Die Kernener Sozialamtsleiterin Claudia Bubeck hatte zuletzt alle Hände voll zu tun. Es galt, in Windeseile ein Konzept für die Notbetreuung von Kindern zu erstellen, Anmeldungen zu bearbeiten und die Gruppen einzuteilen. Ganz nebenbei war Bubeck noch fachfremd beim kuriosen Thema Gaskonzession eingespannt. Blieb da noch Zeit für eine vorausschauende Planung der Kita-Plätze? Offenbar ja. Am Kindergartenbedarfsplan, den der Gemeinderat jetzt einstimmig verabschiedet hat, wird deutlich, dass mit langen Wartelisten nicht zu rechnen ist. Nur bei der Schulkindbetreuung in Stetten wird es richtig eng. Die Gemeinde muss reagieren.

Insgesamt werden Kernener Kinder in 42 Gruppen betreut

Die Geburtenzahlen in der Gemeinde sind seit Jahren stabil. Für das kommende Kindergarten- bzw. Schuljahr plant die Gemeinde mit insgesamt 42 Betreuungsgruppen. Darunter sind acht Kleinkindgruppen (1 bis 3 Jahre), 26 Kindergartengruppen (3 bis 6 Jahre) und acht Gruppen, in denen Schulkinder betreut werden. Die Frage, die sich Bubeck und ihr Team im Rathaus jedes Jahr aufs Neue stellen müssen, lautet: Reichen diese Gruppen aus, um den Bedarf zu decken? Schließlich haben Eltern einen gesetzlichen Anspruch auf die Betreuung ihrer Kinder. „Bis jetzt konnten wir immer eine Lösung finden“, sagt Bubeck. Das wird wohl auch in den kommenden Jahren gelingen.

In Rommelshausen gibt es im Kindergartenbereich voraussichtlich noch einen Puffer von 20 freien Plätzen, wenn Anfang 2021 die millionenschwere Erweiterung des Kindergartens Pezzettino in der Blumenstraße abgeschlossen ist. Schon in der Vergangenheit hatten die Verantwortlichen keine große Mühe, alle Kinder unterzubringen, was laut Bubeck an „vorausschauender Planung“ lag.

In Stetten ist die Lage nicht ganz so entspannt

In Stetten ist die Lage nicht ganz so entspannt. Hier fehlen nach den aktuellen Berechnungen bei maximaler Belegung neun Plätze für das Kindergartenjahr 2020/21. Sozialamtsleiterin Claudia Bubeck ist allerdings zuversichtlich, dass dennoch alle Kinder untergebracht werden können. Zum einen hofft die Gemeinde in Abstimmung mit dem Kreisverband Jugend und Soziales, dass eine Aufstockung der Gruppe im Kinderhaus Alte Schule möglich ist, zum anderen schicken mehr Eltern in Stetten als in Rommelshausen ihre Kinder in den Waldkindergarten.

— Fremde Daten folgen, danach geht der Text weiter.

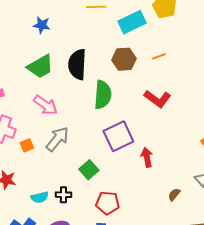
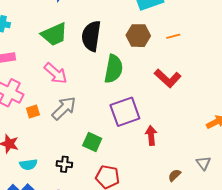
green square: (89, 170) -> (92, 142), turned -30
cyan semicircle: (40, 197) -> (28, 165), moved

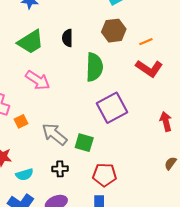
black semicircle: (91, 36) -> (67, 38), size x0.6
orange line: (173, 36) -> (146, 42), moved
gray arrow: (64, 108) -> (54, 134), moved, turned -88
red arrow: (151, 135) -> (166, 121), moved

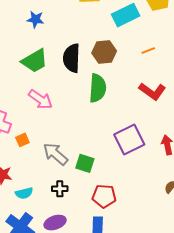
brown hexagon: (114, 31) -> (104, 52), moved
black semicircle: (67, 38) -> (72, 58), size x1.6
orange line: (146, 42) -> (148, 50), moved
purple square: (112, 108) -> (129, 140), moved

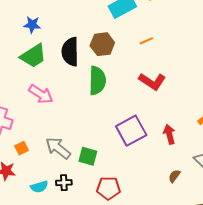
blue star: (35, 19) -> (32, 25), moved
orange square: (22, 140) -> (22, 148), moved
cyan semicircle: (24, 193) -> (39, 187), moved

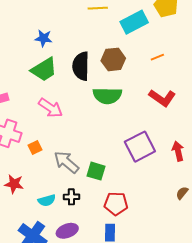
green semicircle: (97, 81) -> (107, 96), turned 88
orange square: (22, 148) -> (35, 148), moved

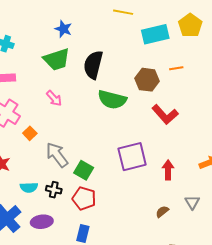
orange line: (157, 57) -> (176, 68), moved
brown hexagon: (113, 59) -> (147, 80), moved
pink arrow: (51, 108) -> (54, 98), size x0.7
orange square: (35, 148) -> (30, 133), turned -32
red pentagon: (116, 204) -> (84, 198), moved

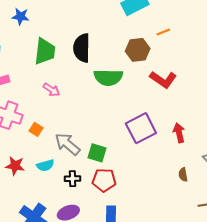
blue star: (63, 29) -> (21, 16), moved
green trapezoid: (57, 59) -> (45, 51), turned -52
cyan semicircle: (29, 187) -> (45, 165), moved
brown semicircle: (162, 212) -> (183, 175), turned -48

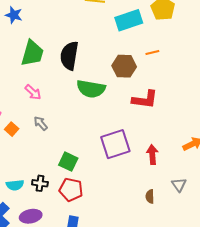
red L-shape: (163, 80) -> (145, 99), turned -36
gray arrow: (67, 144) -> (41, 123), moved, size x0.6
cyan semicircle: (45, 165) -> (15, 185), moved

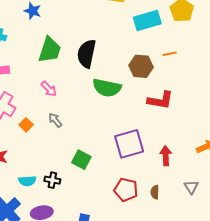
red pentagon: (71, 190) -> (126, 190), moved
brown semicircle: (150, 196) -> (155, 192), moved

In die Prognose fließen allerdings für beide Ortsteile jeweils zehn Plätze ein.

Es fehlt der Platz für eine zusätzliche Kernzeitgruppe

Für ein Problem muss die Gemeinde allerdings schnell eine Lösung finden: In Stetten können Stand heute nicht alle Schüler über den Unterricht hinaus betreut werden. „Für die Kernzeit brauchen wir eine zusätzliche Gruppe“, sagt Bubeck. Grundschulkinder werden in Stetten momentan an zwei Standorten betreut: im Kinderhaus Alte Schule und in der Karl-Mauch-Schule selbst. „Eine weitere Angebotsausweitung ist an beiden Standorten nicht möglich“, heißt es aus dem Rathaus. Die Situation mit der Hausaufgaben-Betreuung und beim Mittagessen sei im Kinderhaus Alte Schule schon heute nicht ideal gelöst. Es muss also ein zusätzlicher Raum her. Eine kurzfristige Lösung könnte der Jugendraum im evangelischen Gemeindehaus in der Nachbarschaft der Karl-Mauch-Schule sein. „Wir sind im Gespräch mit der Kirchengemeinde“, sagt Claudia Bubeck. Grünes Licht für eine zusätzliche Gruppe hat der Gemeinderat einstimmig gegeben.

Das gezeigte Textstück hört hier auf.